• _Problem requirements_
Look for "Zaken" in the listing below. Gather each line that contains it.

• _Available records_
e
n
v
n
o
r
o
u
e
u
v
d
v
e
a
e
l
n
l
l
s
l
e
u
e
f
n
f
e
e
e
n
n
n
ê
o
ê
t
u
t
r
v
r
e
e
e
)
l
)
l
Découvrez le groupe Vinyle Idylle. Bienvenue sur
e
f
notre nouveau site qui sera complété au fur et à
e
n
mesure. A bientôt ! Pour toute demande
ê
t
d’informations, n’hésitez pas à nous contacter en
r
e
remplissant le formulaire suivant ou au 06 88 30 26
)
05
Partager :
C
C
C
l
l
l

==

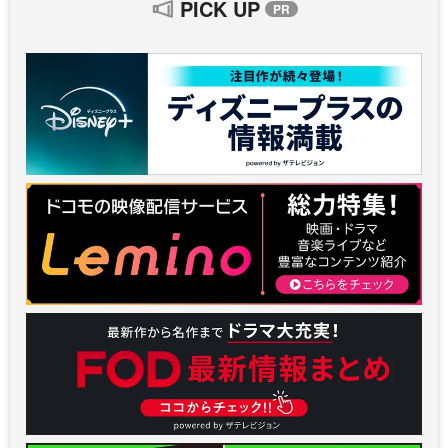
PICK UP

---

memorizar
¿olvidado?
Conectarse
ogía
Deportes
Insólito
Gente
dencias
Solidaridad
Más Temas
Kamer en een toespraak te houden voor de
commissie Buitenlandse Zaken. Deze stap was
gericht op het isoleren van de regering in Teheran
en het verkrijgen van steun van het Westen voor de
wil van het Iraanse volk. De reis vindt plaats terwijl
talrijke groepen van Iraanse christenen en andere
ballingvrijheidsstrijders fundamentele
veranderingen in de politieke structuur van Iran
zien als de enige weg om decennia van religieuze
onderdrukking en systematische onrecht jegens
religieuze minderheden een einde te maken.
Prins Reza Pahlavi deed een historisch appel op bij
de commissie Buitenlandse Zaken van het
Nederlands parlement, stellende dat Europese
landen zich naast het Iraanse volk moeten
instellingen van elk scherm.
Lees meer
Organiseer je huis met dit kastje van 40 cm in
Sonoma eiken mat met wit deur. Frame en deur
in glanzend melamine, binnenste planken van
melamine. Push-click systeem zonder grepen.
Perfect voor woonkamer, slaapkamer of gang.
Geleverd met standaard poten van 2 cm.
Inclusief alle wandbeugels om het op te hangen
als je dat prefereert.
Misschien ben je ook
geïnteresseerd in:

• _Solution_
commissie Buitenlandse Zaken. Deze stap was
de commissie Buitenlandse Zaken van het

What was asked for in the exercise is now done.